Contributions: (I) Conception and design: H Shang, M Liu; (II) Administrative support: H Shang, D Cui; (III) Provision of study materials or patients: H Shang, Y Zhao, L Zhu; (IV) Collection and assembly of data: M Liu, Z Zhang, Y Zhao, D Chen, Z Chen, B Chen; (V) Data analysis and interpretation: M Liu, Z Zhang, Y Wei, Y Cheng; (VI) Manuscript writing: All authors; (VII) Final approval of manuscript: All authors.

#These authors contributed equally to this work.

Correspondence to: Derong Cui. Department of Anesthesiology, Sixth People’s Hospital, 600 Yi Shan Road, Shanghai 200233, China. Email: cuishuning118@163.com; Hanbing Shang. Department of Neurosurgery, RuiJin Hospital, 197 RuiJin Er Road, Shanghai 200025, China. Email: neuro_paper@126.com.

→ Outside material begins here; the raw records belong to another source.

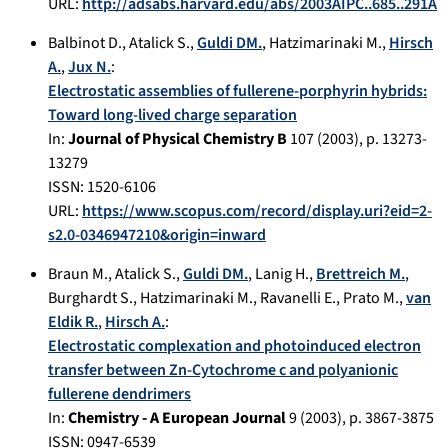
URL:
http://adsabs.harvard.edu/abs/2003AIPC..685..291A
Balbinot D.
,
Atalick S.
,
Guldi DM.
,
Hatzimarinaki M.
,
Hirsch
A.
,
Jux N.
:
Electrostatic assemblies of fullerene-porphyrin hybrids:
Toward long-lived charge separation
In:
Journal of Physical Chemistry B
107
(
2003
), p.
13273-
13279
ISSN: 1520-6106
URL:
https://www.scopus.com/record/display.uri?eid=2-
s2.0-0346947210&origin=inward
Braun M.
,
Atalick S.
,
Guldi DM.
,
Lanig H.
,
Brettreich M.
,
Burghardt S.
,
Hatzimarinaki M.
,
Ravanelli E.
,
Prato M.
,
van
Eldik R.
,
Hirsch A.
:
Electrostatic complexation and photoinduced electron
transfer between Zn-Cytochrome c and polyanionic
fullerene dendrimers
In:
Chemistry - A European Journal
9
(
2003
), p.
3867-3875
ISSN: 0947-6539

Background: Carotid artery stenosis (CAS) is one of the leading causes of ischemic stroke. However, knowledge of the changes in the plaque itself is lacking. Information about the ultrasound and clinical features of CAS will help elucidate the changes in prognostic and risk factors.

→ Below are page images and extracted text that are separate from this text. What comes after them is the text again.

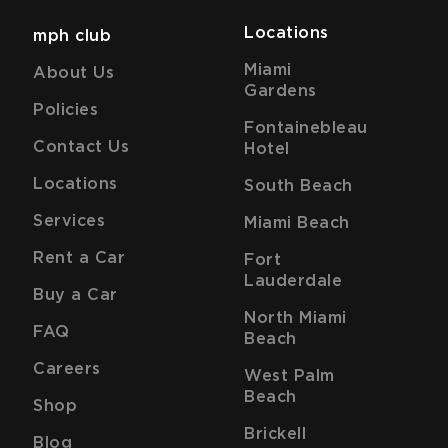
Locations
mph club
Miami
About Us
Gardens
Policies
Fontainebleau
Contact Us
Hotel
Locations
South Beach
Services
Miami Beach
Rent a Car
Fort
Lauderdale
Buy a Car
North Miami
FAQ
Beach
Careers
West Palm
Beach
Shop
Brickell
Blog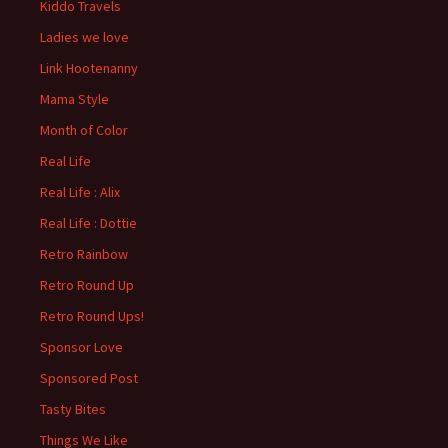
Kiddo Travels
Ladies we love
Link Hootenanny
Mama Style
Month of Color
Real Life
Real Life : Alix
Real Life : Dottie
Retro Rainbow
Retro Round Up
Retro Round Ups!
Sponsor Love
Sponsored Post
Tasty Bites
Things We Like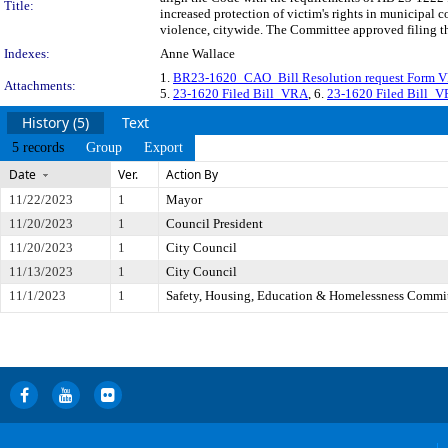
Title:
increased protection of victim's rights in municipal 
violence, citywide. The Committee approved filing th
Indexes:
Anne Wallace
1.
BR23-1620_CAO_Bill Resolution request Form VR
Attachments:
5.
23-1620 Filed Bill_VRA
, 6.
23-1620 Filed Bill_
History (5)
Text
5 records
Group
Export
Date
Ver.
Action By
11/22/2023
1
Mayor
11/20/2023
1
Council President
11/20/2023
1
City Council
11/13/2023
1
City Council
11/1/2023
1
Safety, Housing, Education & Homelessness Commi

Methods: We evaluated 736 patients with carotid stenosis for an average 18-month follow-up. According to their degree of CAS stenosis, patients were allocated to one of three groups: regression (n=125), stable (n=443), or progression (n=168). An ordinal regression analysis was used to determine the risk factors for atherosclerosis progression. A logistic regression was subsequently applied to investigate the effects of CAS stenosis on cerebrovascular events after adjusting for various factors.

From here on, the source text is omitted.